Wednesday, April 17, 2019

A Spiritual Gift from Cabrera de Armida

The Venerable Concepción Cabrera de Armida (born on December 8, 1862 in San Luis Potosí, Mexico and died on March 3, 1937 in Mexico City) was a Mexican Roman Catholic mystic and writer.  Her writings were widely distributed and inspired the establishment of the five apostolates of the 'Works of the Cross' in Mexico: 'Apostolate of the Cross' founded in 1895, 'Congregation of Sisters of the Cross of the Sacred Heart of Jesus' founded in 1897, 'Covenant of Love with the Heart of Jesus' founded in 1909, 'The Priestly Fraternity' founded in 1912, and 'The Congregation of Missionaries of the Holy Spirit' founded in 1914. These apostolates continue today.

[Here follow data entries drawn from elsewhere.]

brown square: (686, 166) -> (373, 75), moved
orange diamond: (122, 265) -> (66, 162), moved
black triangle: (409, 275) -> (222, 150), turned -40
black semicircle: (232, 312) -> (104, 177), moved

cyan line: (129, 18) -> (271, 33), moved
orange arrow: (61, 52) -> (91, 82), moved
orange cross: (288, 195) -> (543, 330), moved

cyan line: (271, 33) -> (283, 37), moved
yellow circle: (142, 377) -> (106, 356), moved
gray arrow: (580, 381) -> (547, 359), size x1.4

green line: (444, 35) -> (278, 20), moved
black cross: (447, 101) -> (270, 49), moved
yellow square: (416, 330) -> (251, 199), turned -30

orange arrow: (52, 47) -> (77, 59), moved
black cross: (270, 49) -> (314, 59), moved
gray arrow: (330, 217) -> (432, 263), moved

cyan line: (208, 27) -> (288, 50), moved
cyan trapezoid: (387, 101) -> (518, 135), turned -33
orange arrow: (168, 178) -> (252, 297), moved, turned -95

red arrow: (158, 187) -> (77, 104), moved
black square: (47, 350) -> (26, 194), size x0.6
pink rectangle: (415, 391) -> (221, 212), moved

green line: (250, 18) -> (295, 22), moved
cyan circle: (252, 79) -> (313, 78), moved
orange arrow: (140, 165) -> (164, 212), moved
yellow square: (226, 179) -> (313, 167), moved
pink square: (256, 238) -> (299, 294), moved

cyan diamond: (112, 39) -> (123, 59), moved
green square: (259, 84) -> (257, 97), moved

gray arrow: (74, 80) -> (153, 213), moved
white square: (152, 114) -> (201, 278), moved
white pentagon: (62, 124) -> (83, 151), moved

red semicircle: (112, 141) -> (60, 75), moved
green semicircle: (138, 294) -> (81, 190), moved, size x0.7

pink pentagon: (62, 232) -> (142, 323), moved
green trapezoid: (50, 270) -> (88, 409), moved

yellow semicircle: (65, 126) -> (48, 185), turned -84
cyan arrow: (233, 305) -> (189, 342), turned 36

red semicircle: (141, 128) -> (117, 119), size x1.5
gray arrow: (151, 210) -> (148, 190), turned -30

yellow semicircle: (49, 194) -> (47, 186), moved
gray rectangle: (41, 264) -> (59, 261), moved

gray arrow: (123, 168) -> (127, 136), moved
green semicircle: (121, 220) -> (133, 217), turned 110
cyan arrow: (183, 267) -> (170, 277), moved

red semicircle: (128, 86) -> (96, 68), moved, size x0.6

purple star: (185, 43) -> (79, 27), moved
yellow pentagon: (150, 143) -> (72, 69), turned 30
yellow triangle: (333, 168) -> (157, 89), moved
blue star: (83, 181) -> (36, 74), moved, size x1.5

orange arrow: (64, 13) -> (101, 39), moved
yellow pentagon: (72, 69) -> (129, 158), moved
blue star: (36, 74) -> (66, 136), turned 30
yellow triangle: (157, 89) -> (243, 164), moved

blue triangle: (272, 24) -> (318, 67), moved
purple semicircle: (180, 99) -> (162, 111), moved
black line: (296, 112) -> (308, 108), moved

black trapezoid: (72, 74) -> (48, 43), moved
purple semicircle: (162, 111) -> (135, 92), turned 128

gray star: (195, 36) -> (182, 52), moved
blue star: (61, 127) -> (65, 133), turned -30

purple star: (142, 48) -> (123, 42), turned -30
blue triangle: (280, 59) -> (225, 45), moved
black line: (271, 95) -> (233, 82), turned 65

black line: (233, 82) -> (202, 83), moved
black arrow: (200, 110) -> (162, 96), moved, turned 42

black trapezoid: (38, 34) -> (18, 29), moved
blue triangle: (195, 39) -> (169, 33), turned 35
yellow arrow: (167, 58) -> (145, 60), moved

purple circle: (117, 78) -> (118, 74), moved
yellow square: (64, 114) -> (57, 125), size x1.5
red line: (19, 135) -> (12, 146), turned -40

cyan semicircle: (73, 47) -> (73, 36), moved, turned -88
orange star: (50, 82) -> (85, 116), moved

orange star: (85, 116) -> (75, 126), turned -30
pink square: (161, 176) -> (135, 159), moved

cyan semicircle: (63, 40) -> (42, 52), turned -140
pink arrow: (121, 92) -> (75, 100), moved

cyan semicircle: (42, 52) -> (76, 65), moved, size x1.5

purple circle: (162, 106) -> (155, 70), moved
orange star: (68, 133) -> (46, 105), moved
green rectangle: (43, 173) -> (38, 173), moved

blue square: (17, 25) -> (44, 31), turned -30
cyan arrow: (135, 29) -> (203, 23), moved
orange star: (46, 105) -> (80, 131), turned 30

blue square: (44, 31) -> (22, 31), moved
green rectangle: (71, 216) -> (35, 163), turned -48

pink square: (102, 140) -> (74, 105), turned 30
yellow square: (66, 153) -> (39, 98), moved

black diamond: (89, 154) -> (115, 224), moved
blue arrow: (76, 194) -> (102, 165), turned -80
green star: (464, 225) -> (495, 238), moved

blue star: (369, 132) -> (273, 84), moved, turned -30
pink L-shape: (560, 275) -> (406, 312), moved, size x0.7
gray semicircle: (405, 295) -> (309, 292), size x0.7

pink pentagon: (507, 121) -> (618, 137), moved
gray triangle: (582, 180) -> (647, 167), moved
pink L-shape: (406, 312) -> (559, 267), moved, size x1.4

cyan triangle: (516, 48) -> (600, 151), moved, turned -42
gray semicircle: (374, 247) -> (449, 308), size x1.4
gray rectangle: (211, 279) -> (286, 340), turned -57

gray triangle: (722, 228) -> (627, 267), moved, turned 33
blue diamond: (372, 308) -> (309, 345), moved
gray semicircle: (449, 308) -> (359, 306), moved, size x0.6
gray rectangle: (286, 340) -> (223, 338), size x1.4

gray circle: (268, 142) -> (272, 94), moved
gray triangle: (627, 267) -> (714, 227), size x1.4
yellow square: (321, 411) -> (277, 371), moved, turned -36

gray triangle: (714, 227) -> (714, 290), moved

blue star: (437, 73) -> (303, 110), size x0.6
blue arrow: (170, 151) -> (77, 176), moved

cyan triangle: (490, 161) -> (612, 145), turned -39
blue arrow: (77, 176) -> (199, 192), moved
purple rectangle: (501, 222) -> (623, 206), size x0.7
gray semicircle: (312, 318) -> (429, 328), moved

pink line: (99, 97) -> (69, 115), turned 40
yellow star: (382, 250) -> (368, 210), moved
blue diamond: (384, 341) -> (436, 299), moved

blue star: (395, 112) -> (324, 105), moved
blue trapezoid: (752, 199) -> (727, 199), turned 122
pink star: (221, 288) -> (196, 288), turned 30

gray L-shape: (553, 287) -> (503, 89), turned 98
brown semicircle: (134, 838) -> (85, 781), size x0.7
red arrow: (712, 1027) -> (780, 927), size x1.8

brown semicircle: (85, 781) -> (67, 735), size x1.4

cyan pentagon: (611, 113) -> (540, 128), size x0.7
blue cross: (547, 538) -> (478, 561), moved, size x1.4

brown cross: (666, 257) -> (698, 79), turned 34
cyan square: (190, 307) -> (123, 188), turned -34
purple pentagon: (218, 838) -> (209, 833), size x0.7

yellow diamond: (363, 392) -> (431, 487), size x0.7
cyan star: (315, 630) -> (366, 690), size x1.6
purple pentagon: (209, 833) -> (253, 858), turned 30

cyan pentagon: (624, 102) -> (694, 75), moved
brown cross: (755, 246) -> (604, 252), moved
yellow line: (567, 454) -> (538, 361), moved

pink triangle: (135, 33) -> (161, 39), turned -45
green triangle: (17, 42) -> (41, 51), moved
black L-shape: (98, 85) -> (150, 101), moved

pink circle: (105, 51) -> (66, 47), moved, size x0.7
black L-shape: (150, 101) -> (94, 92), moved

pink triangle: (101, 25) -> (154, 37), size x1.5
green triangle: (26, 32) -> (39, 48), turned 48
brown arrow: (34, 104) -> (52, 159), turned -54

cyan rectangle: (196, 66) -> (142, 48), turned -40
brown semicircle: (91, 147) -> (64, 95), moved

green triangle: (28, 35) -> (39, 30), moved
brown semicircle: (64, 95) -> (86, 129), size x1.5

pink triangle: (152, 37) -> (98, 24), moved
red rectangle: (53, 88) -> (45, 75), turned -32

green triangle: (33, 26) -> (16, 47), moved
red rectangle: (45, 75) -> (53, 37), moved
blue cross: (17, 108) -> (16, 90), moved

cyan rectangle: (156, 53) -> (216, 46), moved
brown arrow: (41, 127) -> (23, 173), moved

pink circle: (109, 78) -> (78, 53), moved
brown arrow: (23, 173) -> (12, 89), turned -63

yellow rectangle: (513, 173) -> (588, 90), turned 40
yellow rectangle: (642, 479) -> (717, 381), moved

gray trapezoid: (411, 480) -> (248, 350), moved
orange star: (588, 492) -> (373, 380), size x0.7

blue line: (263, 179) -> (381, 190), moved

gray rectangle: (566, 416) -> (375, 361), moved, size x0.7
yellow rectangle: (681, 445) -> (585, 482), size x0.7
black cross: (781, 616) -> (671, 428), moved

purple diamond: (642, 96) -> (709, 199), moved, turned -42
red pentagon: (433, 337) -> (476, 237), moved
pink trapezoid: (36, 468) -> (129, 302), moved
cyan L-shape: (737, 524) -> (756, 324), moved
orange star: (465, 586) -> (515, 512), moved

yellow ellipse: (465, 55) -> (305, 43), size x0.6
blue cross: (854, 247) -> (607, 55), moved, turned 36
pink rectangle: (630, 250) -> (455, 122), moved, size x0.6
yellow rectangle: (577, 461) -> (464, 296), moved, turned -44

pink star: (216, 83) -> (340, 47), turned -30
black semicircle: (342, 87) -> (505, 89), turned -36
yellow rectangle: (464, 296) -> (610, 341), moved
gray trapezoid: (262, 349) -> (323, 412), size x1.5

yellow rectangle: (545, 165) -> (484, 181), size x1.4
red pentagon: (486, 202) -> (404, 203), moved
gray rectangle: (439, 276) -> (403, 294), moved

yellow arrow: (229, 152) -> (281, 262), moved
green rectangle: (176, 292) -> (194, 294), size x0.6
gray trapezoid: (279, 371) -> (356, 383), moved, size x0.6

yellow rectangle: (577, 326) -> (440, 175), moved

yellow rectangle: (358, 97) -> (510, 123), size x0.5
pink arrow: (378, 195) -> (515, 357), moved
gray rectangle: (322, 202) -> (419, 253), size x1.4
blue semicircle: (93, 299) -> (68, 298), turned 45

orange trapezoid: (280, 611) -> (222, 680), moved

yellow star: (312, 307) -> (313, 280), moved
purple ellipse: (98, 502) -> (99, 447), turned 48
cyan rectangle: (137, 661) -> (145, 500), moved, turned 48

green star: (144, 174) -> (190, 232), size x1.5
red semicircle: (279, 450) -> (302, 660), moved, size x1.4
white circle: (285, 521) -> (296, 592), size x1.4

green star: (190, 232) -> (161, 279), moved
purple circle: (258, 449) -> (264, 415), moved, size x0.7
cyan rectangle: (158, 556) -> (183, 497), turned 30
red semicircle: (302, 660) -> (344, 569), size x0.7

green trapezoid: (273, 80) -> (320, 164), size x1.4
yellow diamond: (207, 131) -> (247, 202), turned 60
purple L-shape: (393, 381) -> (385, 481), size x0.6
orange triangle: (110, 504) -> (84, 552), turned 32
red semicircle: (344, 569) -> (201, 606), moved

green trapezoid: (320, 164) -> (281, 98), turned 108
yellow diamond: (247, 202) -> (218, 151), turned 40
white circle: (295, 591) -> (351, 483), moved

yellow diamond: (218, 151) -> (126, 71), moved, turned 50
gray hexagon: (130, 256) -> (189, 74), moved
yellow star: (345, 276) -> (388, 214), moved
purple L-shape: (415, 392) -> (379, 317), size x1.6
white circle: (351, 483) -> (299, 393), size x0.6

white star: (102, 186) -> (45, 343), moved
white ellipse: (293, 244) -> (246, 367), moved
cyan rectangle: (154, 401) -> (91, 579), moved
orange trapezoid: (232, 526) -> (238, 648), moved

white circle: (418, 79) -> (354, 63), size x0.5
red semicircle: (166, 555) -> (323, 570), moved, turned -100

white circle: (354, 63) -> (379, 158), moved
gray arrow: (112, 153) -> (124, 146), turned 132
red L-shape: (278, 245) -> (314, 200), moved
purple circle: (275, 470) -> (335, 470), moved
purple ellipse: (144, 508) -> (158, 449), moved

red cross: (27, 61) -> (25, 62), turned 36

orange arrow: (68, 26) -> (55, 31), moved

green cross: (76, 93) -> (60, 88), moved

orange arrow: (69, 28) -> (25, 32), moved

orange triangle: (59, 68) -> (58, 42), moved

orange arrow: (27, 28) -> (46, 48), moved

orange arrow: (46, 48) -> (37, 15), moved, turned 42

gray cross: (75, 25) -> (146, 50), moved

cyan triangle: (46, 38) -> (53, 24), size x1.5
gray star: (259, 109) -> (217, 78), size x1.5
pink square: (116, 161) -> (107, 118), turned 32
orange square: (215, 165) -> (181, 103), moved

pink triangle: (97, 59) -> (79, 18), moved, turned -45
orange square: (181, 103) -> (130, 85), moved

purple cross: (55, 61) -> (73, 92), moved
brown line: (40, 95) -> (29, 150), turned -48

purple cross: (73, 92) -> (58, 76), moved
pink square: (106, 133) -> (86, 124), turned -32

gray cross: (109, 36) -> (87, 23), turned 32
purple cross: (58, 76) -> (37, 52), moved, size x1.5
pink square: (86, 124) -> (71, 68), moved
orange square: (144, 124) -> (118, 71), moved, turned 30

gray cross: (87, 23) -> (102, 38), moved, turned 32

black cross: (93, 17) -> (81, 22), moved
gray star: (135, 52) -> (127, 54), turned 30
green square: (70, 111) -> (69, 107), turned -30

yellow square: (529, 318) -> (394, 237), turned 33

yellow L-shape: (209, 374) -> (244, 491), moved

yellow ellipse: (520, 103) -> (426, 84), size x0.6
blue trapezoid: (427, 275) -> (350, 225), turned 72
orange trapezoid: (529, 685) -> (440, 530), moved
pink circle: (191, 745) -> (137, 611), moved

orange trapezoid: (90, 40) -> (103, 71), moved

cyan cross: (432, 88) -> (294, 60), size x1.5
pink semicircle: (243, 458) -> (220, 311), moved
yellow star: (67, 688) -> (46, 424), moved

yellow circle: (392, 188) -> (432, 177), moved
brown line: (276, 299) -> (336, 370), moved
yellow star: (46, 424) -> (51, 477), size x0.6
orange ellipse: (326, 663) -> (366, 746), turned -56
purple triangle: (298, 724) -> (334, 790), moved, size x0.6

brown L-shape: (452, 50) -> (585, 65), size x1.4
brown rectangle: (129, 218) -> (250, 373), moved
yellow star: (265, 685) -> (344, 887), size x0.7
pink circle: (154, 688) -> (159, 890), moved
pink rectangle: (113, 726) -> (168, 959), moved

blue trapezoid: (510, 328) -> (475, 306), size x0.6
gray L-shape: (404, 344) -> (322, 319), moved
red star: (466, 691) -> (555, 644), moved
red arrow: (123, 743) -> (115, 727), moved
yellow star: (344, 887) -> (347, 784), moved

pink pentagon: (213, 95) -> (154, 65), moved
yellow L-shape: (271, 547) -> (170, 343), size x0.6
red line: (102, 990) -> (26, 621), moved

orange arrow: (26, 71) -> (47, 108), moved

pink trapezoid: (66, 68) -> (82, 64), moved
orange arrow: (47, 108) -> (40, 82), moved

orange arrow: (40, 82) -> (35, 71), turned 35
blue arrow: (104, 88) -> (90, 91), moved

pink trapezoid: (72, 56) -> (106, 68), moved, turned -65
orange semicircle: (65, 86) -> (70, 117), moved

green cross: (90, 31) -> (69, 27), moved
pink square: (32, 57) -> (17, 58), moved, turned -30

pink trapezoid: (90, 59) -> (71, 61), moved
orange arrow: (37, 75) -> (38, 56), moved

The following is from, What Jesus Is Like: Concepcion Cabrera De Armida

All of the thirty-three years of his lifetime on earth were spent in the faithful execution of the wishes of his Father, with a loving abandonment to that divine will. Even his sacrifice and his death were a total fulfillment of this will, since as the Apostle teaches, By this [will] we have been sanctified through the offering of the body of Jesus Christ once for all (Heb 10:10)….
[In the garden of Gethsemane], in the middle of that cruel battle—from his lips and from the depths of his soul, as a cry of loving abandonment to his heavenly Father—burst forth the words, Not My will, but Yours be done! (Lk 22:42).
Not only did Jesus fulfill the will of the Father in its totality, but he always fulfilled it. There was never a single act of Jesus, nor a single instant of his life, in which Jesus sought his own will. In a real sense, he was never the master of his life or his actions, because his loving abandonment always voluntarily bound him to the will of the Father.
Jesus bore all of our sins in order to expiate them. He wanted to experience that which was most difficult for his Heart…in order to gain fortitude for us. And what did Jesus say in the midst of the infinite sea of his bitter abandonment? He exclaimed, full of resignation, Father, into Your hands I commend My spirit (Lk 23:46). This is a heroic attitude. It is confidence and sublime abandonment. The ultimate that love can offer.
Abandonment is the supreme expression of love, this giving of oneself without reserve to the divine will, which is the total gift of our very selves. This heroic attitude formed from inexpressible trust in God’s Love, from perfect self-renunciation and from loving generosity, is the pinnacle of love.
That divine will shall also be our joy and our martyrdom. United to Jesus, what do sacrifices matter when love is consoled when it suffers? Each immolation, each cross, each sacrifice is the perfect fulfillment of the Father’s will. That will is a joy and martyrdom—a Calvary and a heaven—because it encompasses all suffering and produces all joys. Oh, my abandoned Jesus, grant me your love in abandonment, in loneliness and even in death itself!
Lord, today grant that I no longer seek my personal satisfaction. Neither in that which is great, nor in that which is small…. But help me to cast myself generously into personal sacrifice…if that should be your will.